Slow sequential scans with filters

Seq Scan on orders  (cost=0.00..2346.00 rows=35360 width=50)
  Filter: (status = 'pending')
  Rows Removed by Filter: 980000

“Rows Removed by Filter” is a red flag. If a filter eliminates most of the scanned rows, that table is a strong candidate for an index.

High loops in a Nested Loop

Index Scan on order_items  (actual time=0.003..0.003 rows=2 loops=4500)

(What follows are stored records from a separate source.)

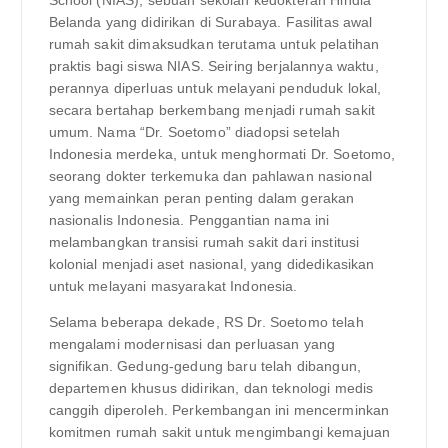
Belanda yang didirikan di Surabaya. Fasilitas awal
rumah sakit dimaksudkan terutama untuk pelatihan
praktis bagi siswa NIAS. Seiring berjalannya waktu,
perannya diperluas untuk melayani penduduk lokal,
secara bertahap berkembang menjadi rumah sakit
umum. Nama “Dr. Soetomo” diadopsi setelah
Indonesia merdeka, untuk menghormati Dr. Soetomo,
seorang dokter terkemuka dan pahlawan nasional
yang memainkan peran penting dalam gerakan
nasionalis Indonesia. Penggantian nama ini
melambangkan transisi rumah sakit dari institusi
kolonial menjadi aset nasional, yang didedikasikan
untuk melayani masyarakat Indonesia.
Selama beberapa dekade, RS Dr. Soetomo telah
mengalami modernisasi dan perluasan yang
signifikan. Gedung-gedung baru telah dibangun,
departemen khusus didirikan, dan teknologi medis
canggih diperoleh. Perkembangan ini mencerminkan
komitmen rumah sakit untuk mengimbangi kemajuan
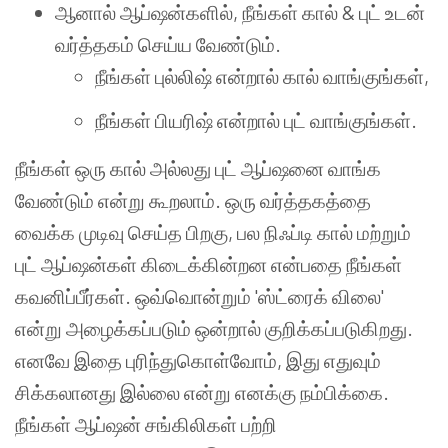
ஆனால் ஆப்ஷன்களில், நீங்கள் கால் & புட் உடன்
வர்த்தகம் செய்ய வேண்டும்.
நீங்கள் புல்லிஷ் என்றால் கால் வாங்குங்கள்,
நீங்கள் பியரிஷ் என்றால் புட் வாங்குங்கள்.
நீங்கள் ஒரு கால் அல்லது புட் ஆப்ஷனை வாங்க
வேண்டும் என்று கூறலாம். ஒரு வர்த்தகத்தை
வைக்க முடிவு செய்த பிறகு, பல நிஃப்டி கால் மற்றும்
புட் ஆப்ஷன்கள் கிடைக்கின்றன என்பதை நீங்கள்
கவனிப்பீர்கள். ஒவ்வொன்றும் 'ஸ்ட்ரைக் விலை'
என்று அழைக்கப்படும் ஒன்றால் குறிக்கப்படுகிறது.
எனவே இதை புரிந்துகொள்வோம், இது எதுவும்
சிக்கலானது இல்லை என்று எனக்கு நம்பிக்கை.
நீங்கள் ஆப்ஷன் சங்கிலிகள் பற்றி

Multiply: 0.003 ms × 4500 = 13.5 ms total. A nested loop with a large loop count is often the source of unexpectedly slow queries, even if the per-loop time looks small.

Sort spilling to disk

Sort Method: external merge  Disk: 14MB

When you see external merge instead of quicksort or top-N heapsort, the sort ran out of work_mem and spilled to disk. Increase work_mem for the session to fix this.

Hash Batches > 1

Hash  (actual time=45.2..45.2 rows=500000 loops=1)
  Buckets: 16384  Batches: 8  Memory Usage: 4096kB

Batches: 8 means the hash table was too large for work_mem and was processed in 8 passes. Increasing work_mem may bring it to Batches: 1 and yield a significant speedup.

The BUFFERS option

Adding BUFFERS shows block-level I/O per node:

Seq Scan on orders  (actual time=0.026..1.790 rows=1850 loops=1)
  Buffers: shared hit=345 read=92
  • shared hit — blocks found in PostgreSQL's shared buffer cache (fast, no disk I/O)
  • shared read — blocks read from disk or OS page cache (slower)
  • shared written — blocks written during the query
  • temp read/written — temporary files used for sorts or hash batches

A high read count relative to hit suggests the working set doesn't fit in shared_buffers, or the data was cold. Shared blocks contain data from regular tables and indexes; local blocks contain data from temporary tables and indexes; while temporary blocks contain short-term working data used in sorts, hashes, Materialize plan nodes, and similar cases.

EXPLAIN output formats

For tooling and automation, use FORMAT JSON:

EXPLAIN (ANALYZE, BUFFERS, FORMAT JSON) SELECT ...;

This produces a machine-readable tree that many GUI tools and visualizers can consume directly. The default TEXT format is the most human-readable for manual inspection.

Useful companion tools

Reading long plans as raw text is tedious. Several tools can help:

  • explain.depesz.com — paste your plan text to get a color-coded, annotated view that highlights the most expensive nodes
  • explain.dalibo.com — similar visualizer with a graphical tree view
  • pg_stat_statements — a built-in extension that tracks cumulative execution statistics across all queries, making it easy to find the queries that consume the most total time (not just the ones you thought to profile)

Practical checklist

When you open an EXPLAIN (ANALYZE, BUFFERS) output, work through this in order:

1Check Execution TimeIs it actually slow?2Find most expensive nodeWhere is actual time highest?3Compare est. vs actual rowsMismatch? Run ANALYZE4Seq Scan + Rows Removed?Candidate for an index5Sort: external merge?Increase work_mem6Hash Batches > 1?Increase work_mem7Multiply time × loopsHigh loops hide cost8Check shared readHigh reads = cache pressure
Work through this sequence top to bottom when reading any EXPLAIN ANALYZE output.

A note on repeatability

There is always a certain variation in query execution time, as data may not be in cache during the first execution. That's why it is valuable to repeat EXPLAIN ANALYZE a couple of times and see if the result changes. The first run may be slow due to cold I/O; subsequent runs reflect the warm-cache steady state.